2,776 concept matches were identified by Alignment 1 and 3,654 by Alignment 2. Among them, 2,199 both received positive structural evidence and had a similarity score above the threshold of .83, as shown in the upper left part of Table 1. These matches are supported by both alignments. For example, the match {FMA: Cardiac valve, GALEN: Valve in heart}, presented earlier, received positive evidence in Alignment 1, and its similarity score is .88 in Alignment 2.

5.4. Concept matches supported by Alignment 1 only

As shown in the upper right part of Table 1, 42 concept matches received similarity scores lower than the threshold by Alignment 2, and 295 were not identified by Alignment 2. However, these 337 matches were supported by positive structural evidence of Alignment 1.

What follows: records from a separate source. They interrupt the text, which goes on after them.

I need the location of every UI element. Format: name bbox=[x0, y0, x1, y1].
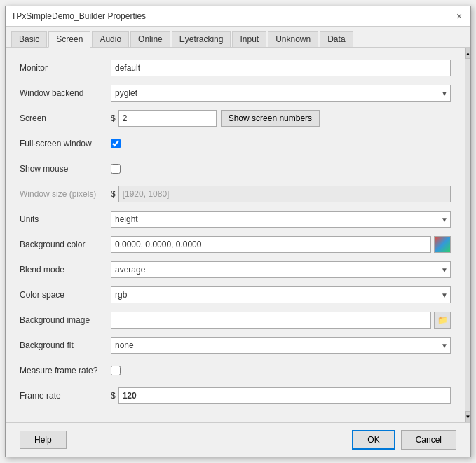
units-control: height norm pix cm deg ▼ bbox=[111, 211, 451, 228]
tab-eyetracking[interactable]: Eyetracking bbox=[172, 31, 231, 47]
footer-right-buttons: OK Cancel bbox=[352, 430, 456, 450]
bg-fit-row: Background fit none fill contain cover s… bbox=[20, 336, 451, 354]
screen-dollar-sign: $ bbox=[111, 113, 116, 123]
measure-framerate-label: Measure frame rate? bbox=[20, 366, 111, 375]
cancel-button[interactable]: Cancel bbox=[401, 430, 456, 450]
color-picker-button[interactable] bbox=[434, 236, 451, 253]
window-backend-label: Window backend bbox=[20, 88, 111, 98]
tab-bar: Basic Screen Audio Online Eyetracking In… bbox=[6, 27, 470, 48]
color-space-select[interactable]: rgb dkl lms hsv bbox=[111, 286, 451, 303]
screen-input-wrapper: Show screen numbers bbox=[118, 110, 451, 127]
screen-label: Screen bbox=[20, 113, 111, 123]
tab-unknown[interactable]: Unknown bbox=[268, 31, 318, 47]
monitor-row: Monitor bbox=[20, 59, 451, 77]
scroll-up-button[interactable]: ▲ bbox=[465, 48, 470, 59]
content-area: Monitor Window backend pyglet pygame glf… bbox=[6, 48, 465, 422]
show-mouse-control bbox=[111, 164, 451, 174]
bg-color-label: Background color bbox=[20, 240, 111, 249]
blend-mode-select[interactable]: average add bbox=[111, 261, 451, 278]
window-size-control: $ bbox=[111, 186, 451, 202]
window-size-dollar-sign: $ bbox=[111, 189, 116, 199]
bg-color-control bbox=[111, 236, 451, 253]
bg-fit-select-wrapper: none fill contain cover scale-down ▼ bbox=[111, 337, 451, 354]
show-mouse-label: Show mouse bbox=[20, 164, 111, 174]
window-backend-select[interactable]: pyglet pygame glfw bbox=[111, 85, 451, 102]
fullscreen-label: Full-screen window bbox=[20, 139, 111, 148]
frame-rate-label: Frame rate bbox=[20, 391, 111, 401]
tab-data[interactable]: Data bbox=[320, 31, 353, 47]
footer: Help OK Cancel bbox=[6, 422, 470, 457]
window-size-label: Window size (pixels) bbox=[20, 189, 111, 199]
blend-mode-label: Blend mode bbox=[20, 265, 111, 275]
fullscreen-row: Full-screen window bbox=[20, 134, 451, 153]
bg-image-row: Background image 📁 bbox=[20, 311, 451, 329]
bg-fit-select[interactable]: none fill contain cover scale-down bbox=[111, 337, 451, 354]
blend-mode-row: Blend mode average add ▼ bbox=[20, 261, 451, 279]
bg-image-label: Background image bbox=[20, 315, 111, 325]
tab-screen[interactable]: Screen bbox=[48, 31, 90, 48]
units-select[interactable]: height norm pix cm deg bbox=[111, 211, 451, 228]
color-space-row: Color space rgb dkl lms hsv ▼ bbox=[20, 286, 451, 304]
show-screen-numbers-button[interactable]: Show screen numbers bbox=[221, 110, 320, 127]
window-backend-select-wrapper: pyglet pygame glfw ▼ bbox=[111, 85, 451, 102]
window-backend-control: pyglet pygame glfw ▼ bbox=[111, 85, 451, 102]
color-space-select-wrapper: rgb dkl lms hsv ▼ bbox=[111, 286, 451, 303]
bg-color-row: Background color bbox=[20, 235, 451, 254]
tab-input[interactable]: Input bbox=[232, 31, 266, 47]
window-backend-row: Window backend pyglet pygame glfw ▼ bbox=[20, 84, 451, 102]
screen-row: Screen $ Show screen numbers bbox=[20, 109, 451, 127]
right-scrollbar[interactable]: ▲ ▼ bbox=[465, 48, 470, 422]
tab-basic[interactable]: Basic bbox=[11, 31, 47, 47]
properties-window: TPxSimpleDemo_Builder Properties × Basic… bbox=[5, 6, 471, 457]
color-space-label: Color space bbox=[20, 290, 111, 300]
fullscreen-checkbox[interactable] bbox=[111, 139, 121, 148]
measure-framerate-row: Measure frame rate? bbox=[20, 361, 451, 380]
tab-online[interactable]: Online bbox=[130, 31, 170, 47]
screen-input[interactable] bbox=[118, 110, 217, 127]
units-select-wrapper: height norm pix cm deg ▼ bbox=[111, 211, 451, 228]
monitor-label: Monitor bbox=[20, 63, 111, 73]
frame-rate-input[interactable] bbox=[118, 387, 451, 404]
bg-image-input[interactable] bbox=[111, 312, 431, 329]
help-button[interactable]: Help bbox=[20, 431, 67, 449]
blend-mode-select-wrapper: average add ▼ bbox=[111, 261, 451, 278]
folder-browse-button[interactable]: 📁 bbox=[434, 312, 451, 329]
measure-framerate-checkbox[interactable] bbox=[111, 366, 121, 375]
measure-framerate-control bbox=[111, 366, 451, 375]
window-title: TPxSimpleDemo_Builder Properties bbox=[11, 11, 146, 21]
window-size-input bbox=[118, 186, 451, 202]
scroll-down-button[interactable]: ▼ bbox=[465, 411, 470, 422]
close-button[interactable]: × bbox=[454, 11, 465, 22]
window-size-row: Window size (pixels) $ bbox=[20, 185, 451, 203]
show-mouse-checkbox[interactable] bbox=[111, 164, 121, 174]
folder-icon: 📁 bbox=[437, 315, 448, 325]
bg-color-input[interactable] bbox=[111, 236, 431, 253]
frame-rate-control: $ bbox=[111, 387, 451, 404]
frame-rate-dollar-sign: $ bbox=[111, 391, 116, 401]
tab-audio[interactable]: Audio bbox=[92, 31, 129, 47]
fullscreen-control bbox=[111, 139, 451, 148]
ok-button[interactable]: OK bbox=[352, 430, 395, 450]
bg-fit-control: none fill contain cover scale-down ▼ bbox=[111, 337, 451, 354]
units-row: Units height norm pix cm deg ▼ bbox=[20, 210, 451, 228]
monitor-input[interactable] bbox=[111, 60, 451, 76]
color-space-control: rgb dkl lms hsv ▼ bbox=[111, 286, 451, 303]
show-mouse-row: Show mouse bbox=[20, 160, 451, 178]
title-bar: TPxSimpleDemo_Builder Properties × bbox=[6, 6, 470, 27]
screen-control: $ Show screen numbers bbox=[111, 110, 451, 127]
units-label: Units bbox=[20, 214, 111, 224]
blend-mode-control: average add ▼ bbox=[111, 261, 451, 278]
main-area: Monitor Window backend pyglet pygame glf… bbox=[6, 48, 470, 422]
bg-fit-label: Background fit bbox=[20, 340, 111, 350]
monitor-control bbox=[111, 60, 451, 76]
frame-rate-row: Frame rate $ bbox=[20, 387, 451, 405]
bg-image-control: 📁 bbox=[111, 312, 451, 329]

  • 167 are FMA synonyms matching GALEN concept names in Alignment 1. Alignment 2 failed to identify or to select these matches in the lexical phase because it did not use synonyms in FMA. For example, Prostate in FMA was matched to Prostate gland in GALEN by Alignment 1 because the former has a synonym Prostate gland in FMA. The positive structural evidence for this match includes their sharing is-a link to Gland and has-part link to Lobe of prostate across systems.

  • 158 were obtained through UMLS synonyms in Alignment 1. One such match is {FMA: First tarsometatarsal joint, GALEN: First tarso metatarsal joint}. This match received positive structural evidence from the shared hierarchical links to other anchors such as Foot(part-of) and Joint of foot5(is-a) across systems. It was not obtained by Alignment 2 because the two alignments used slightly different matching criteria for mapping to UMLS concepts.

  • 12 are FMA preferred concept names matching GALEN concept names in Alignment 1, e.g., {FMA: Immunoglobulin M, GALEN: Immunoglobulin M}, which shared hierarchical links to anchors such as Immunoglobulin(is-a) and Protein(is-a) across systems. The reasons why these matches were not obtained by Alignment 2 were investigated and found to be essentially unimportant.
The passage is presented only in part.